C++ Logo

SG16

Advanced search

Subject: Re: [SG16-Unicode] [isocpp-lib] [isocpp-lib-ext] [time.duration.io] : Is stream insertion behavior locale dependent when Period::type is micro?
From: Billy O'Neal (VC LIBS) (bion_at_[hidden])
Date: 2019-11-07 05:23:24


> The library doesn't need to assume. An example implementation (ignoring support for non-char types) could be: [...]
That does not do the correct thing because the locale on the target is often not the locale when compiling. At compile time we usually consider our 'execution character set' to be the ASCII subset for maximum resistance to changes in locale at runtime, but the compiler will generally pass through more strict settings if the user has set them.

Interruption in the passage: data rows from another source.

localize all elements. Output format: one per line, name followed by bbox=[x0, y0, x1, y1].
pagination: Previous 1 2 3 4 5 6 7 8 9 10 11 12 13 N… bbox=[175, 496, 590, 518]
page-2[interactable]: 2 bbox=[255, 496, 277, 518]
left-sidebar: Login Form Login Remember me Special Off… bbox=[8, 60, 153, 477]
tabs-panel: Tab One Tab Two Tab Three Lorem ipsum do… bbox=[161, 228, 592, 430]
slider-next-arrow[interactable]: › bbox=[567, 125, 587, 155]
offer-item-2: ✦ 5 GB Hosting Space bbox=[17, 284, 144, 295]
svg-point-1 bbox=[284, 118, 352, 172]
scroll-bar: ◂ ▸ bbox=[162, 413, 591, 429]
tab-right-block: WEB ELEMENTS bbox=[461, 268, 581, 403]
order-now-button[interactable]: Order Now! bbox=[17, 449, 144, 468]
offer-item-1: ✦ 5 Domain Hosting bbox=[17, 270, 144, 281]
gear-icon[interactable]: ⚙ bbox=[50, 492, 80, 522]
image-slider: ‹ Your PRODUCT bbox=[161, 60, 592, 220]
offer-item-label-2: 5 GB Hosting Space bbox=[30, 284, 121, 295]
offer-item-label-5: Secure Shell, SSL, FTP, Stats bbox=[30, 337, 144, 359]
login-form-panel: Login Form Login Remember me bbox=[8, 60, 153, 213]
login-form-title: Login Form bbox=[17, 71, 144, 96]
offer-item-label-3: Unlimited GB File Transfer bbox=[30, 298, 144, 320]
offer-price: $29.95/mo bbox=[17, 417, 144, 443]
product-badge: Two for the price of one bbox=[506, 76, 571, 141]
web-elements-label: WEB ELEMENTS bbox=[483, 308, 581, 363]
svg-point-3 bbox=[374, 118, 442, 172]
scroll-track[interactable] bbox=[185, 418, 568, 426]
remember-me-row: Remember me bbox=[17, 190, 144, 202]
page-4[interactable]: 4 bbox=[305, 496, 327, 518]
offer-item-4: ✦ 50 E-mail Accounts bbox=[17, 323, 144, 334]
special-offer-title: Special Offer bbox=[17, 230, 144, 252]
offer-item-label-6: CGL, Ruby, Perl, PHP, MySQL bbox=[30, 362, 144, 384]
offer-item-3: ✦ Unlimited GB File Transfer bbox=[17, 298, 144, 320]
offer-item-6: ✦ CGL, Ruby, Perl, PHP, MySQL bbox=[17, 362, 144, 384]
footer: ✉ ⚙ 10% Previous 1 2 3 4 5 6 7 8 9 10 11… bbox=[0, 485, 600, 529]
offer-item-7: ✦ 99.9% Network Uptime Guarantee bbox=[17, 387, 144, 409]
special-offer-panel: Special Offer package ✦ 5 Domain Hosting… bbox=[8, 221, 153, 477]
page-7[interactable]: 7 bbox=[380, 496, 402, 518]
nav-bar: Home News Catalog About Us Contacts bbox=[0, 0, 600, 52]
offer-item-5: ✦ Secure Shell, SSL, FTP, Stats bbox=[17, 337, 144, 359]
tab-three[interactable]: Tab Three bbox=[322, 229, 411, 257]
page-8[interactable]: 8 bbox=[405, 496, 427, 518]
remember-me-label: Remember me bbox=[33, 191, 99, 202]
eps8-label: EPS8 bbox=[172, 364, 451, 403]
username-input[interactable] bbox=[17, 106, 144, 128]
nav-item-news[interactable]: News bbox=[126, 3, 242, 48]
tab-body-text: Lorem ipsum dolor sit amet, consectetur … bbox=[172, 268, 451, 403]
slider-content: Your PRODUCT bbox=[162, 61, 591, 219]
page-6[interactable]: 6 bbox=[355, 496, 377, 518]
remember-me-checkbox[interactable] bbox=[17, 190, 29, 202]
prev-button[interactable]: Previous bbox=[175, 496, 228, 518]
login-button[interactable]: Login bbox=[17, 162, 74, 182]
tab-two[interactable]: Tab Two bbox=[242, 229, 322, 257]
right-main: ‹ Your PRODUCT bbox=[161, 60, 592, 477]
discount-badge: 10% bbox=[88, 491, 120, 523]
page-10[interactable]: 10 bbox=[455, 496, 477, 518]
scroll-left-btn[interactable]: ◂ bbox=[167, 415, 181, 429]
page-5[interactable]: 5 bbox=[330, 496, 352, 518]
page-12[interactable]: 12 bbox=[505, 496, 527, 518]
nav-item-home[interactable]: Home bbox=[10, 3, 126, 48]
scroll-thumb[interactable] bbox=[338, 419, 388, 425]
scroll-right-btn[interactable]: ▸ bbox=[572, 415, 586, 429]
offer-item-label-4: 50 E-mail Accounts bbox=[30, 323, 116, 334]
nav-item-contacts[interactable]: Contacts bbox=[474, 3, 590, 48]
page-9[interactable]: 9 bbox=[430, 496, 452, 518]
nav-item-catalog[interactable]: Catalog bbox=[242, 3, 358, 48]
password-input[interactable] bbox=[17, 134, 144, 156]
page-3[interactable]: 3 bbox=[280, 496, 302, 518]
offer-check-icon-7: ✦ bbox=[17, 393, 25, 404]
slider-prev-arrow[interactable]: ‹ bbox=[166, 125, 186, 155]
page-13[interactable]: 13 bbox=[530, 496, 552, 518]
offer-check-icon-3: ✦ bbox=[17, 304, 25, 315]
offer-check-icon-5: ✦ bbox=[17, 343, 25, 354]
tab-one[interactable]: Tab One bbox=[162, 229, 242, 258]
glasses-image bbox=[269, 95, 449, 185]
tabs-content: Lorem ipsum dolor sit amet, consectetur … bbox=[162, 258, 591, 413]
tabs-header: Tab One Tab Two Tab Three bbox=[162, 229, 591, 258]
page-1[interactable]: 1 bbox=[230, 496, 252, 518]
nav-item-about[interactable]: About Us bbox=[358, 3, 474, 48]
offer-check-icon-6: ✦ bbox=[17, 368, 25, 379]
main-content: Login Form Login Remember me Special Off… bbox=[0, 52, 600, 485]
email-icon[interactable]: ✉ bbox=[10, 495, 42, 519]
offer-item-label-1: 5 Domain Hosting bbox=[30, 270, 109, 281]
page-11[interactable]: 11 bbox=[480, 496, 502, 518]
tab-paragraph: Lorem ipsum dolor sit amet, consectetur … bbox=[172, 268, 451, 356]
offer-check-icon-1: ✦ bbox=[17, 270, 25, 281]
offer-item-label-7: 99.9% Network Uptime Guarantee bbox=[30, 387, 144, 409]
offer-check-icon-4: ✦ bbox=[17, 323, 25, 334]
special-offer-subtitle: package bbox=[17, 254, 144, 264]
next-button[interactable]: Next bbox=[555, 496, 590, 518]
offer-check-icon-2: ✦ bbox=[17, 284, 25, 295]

> I think the Windows 10 comment is only relevant with respect to the run-time locale and choice of encoding for the console/terminal. Execution character set is independent of both of those.
It is dependent with both of those in that the choice of execution character set is constrained by the environment in which the program will run.

Billy3

________________________________
From: Tom Honermann <tom_at_[hidden]>
Sent: Wednesday, November 6, 2019 10:58:17 PM
To: Billy O'Neal (VC LIBS) <bion_at_[hidden]>; lib_at_[hidden] <lib_at_[hidden]>; Corentin <corentin.jabot_at_[hidden]>
Cc: C++ Library Evolution Working Group <lib-ext_at_[hidden]>; unicode_at_[hidden] <unicode_at_[hidden]>
Subject: Re: [isocpp-lib] [SG16-Unicode] [isocpp-lib-ext] [time.duration.io] : Is stream insertion behavior locale dependent when Period::type is micro?

On 11/6/19 10:20 PM, Billy O'Neal (VC LIBS) wrote:

> That isn't what it (is intended to) say, nor how I read it.

Then remove the qualifications about terminals or codecvt facets and talk only about the execution character set, and things are OK. (As Corentin's PR does)

> The intent of the wording was to allow Microsoft to use "µs" when the compiler is invoked with /execution-charset:utf-8 and to use "us" otherwise.

Given that UTF-8 support is still a rarely used user opt-in at this time only available on recent versions of Windows 10, it isn't an assumption the library is going to be able to make soon (i.e. the next decade)

The library doesn't need to assume. An example implementation (ignoring support for non-char types) could be:

template<class traits, class Rep, class Period>
void print_fancy_suffix(basic_ostream<char, traits>& os, const duration<Rep, Period>& d)
{
  static const char micro_sign[] = "\u00B5s";
  if (as_unsigned(micro_sign[0]) == 0xC2u &&
      as_unsigned(micro_sign[1]) == 0xB5u)
  {
    // execution character set smells like UTF-8.
    os << d.count() << micro_sign;
  } else {
    // execution character set smells like bad.
    os << d.count() << "us";
  }
}


There are, of course, better ways to do this if the compiler has the ability to inform the library what the execution character set really is (e.g., a predefined macro).

I'm not arguing for any particular choice on Microsoft's part.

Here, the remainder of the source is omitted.